SOURCE INFORMATION.
# # # #
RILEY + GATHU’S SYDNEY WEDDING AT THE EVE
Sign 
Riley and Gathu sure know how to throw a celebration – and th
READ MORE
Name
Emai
# # # #
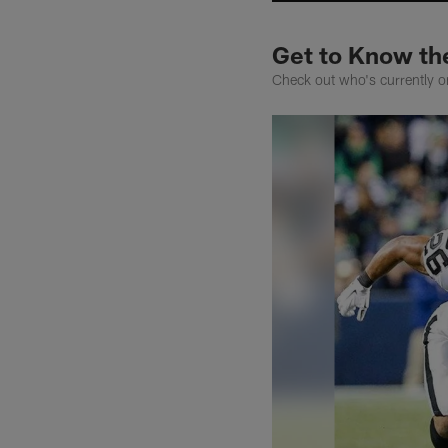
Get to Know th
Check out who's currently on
# # # #
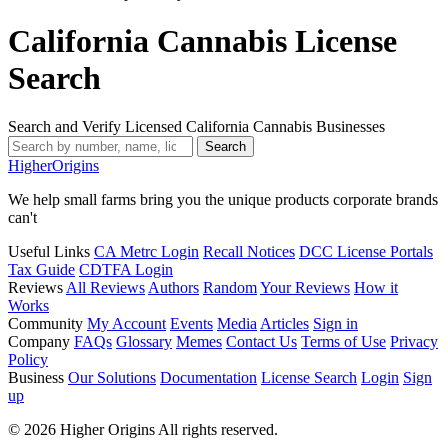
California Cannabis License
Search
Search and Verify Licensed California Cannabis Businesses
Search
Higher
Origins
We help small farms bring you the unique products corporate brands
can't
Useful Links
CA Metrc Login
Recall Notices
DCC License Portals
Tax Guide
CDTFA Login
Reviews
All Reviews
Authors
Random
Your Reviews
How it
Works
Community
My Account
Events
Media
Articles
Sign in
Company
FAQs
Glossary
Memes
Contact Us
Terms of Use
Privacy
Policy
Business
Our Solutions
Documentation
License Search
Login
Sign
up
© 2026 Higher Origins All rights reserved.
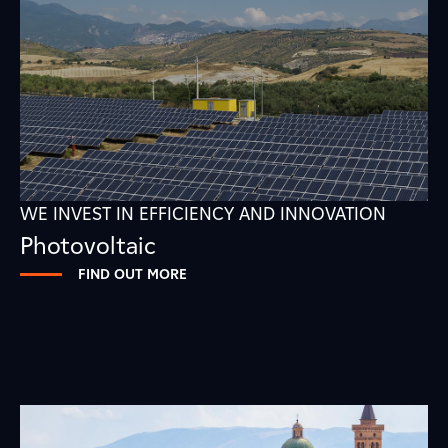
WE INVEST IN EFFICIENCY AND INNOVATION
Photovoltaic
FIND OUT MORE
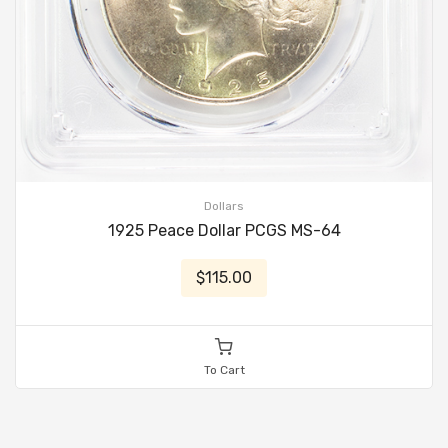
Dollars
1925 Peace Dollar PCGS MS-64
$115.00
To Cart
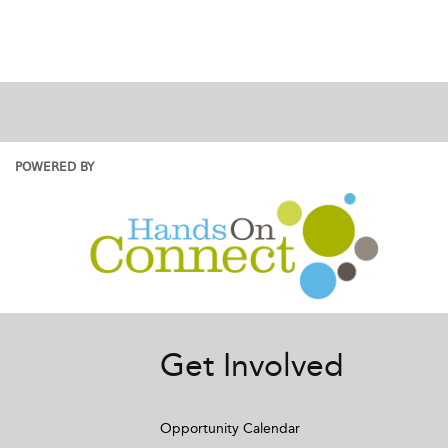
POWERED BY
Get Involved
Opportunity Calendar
# # # #
EXERCISE DIRECTIONS.
Start with the line above containing "WE INVEST IN EFFICIENCY AND INNOVATION" and end with the line containing "Opportunity Calendar". Set down that stretch exactly, without any pictures.

OUTPUT BELOW.
WE INVEST IN EFFICIENCY AND INNOVATION
Photovoltaic
FIND OUT MORE
Dollars
1925 Peace Dollar PCGS MS-64
$115.00
To Cart
POWERED BY
Get Involved
Opportunity Calendar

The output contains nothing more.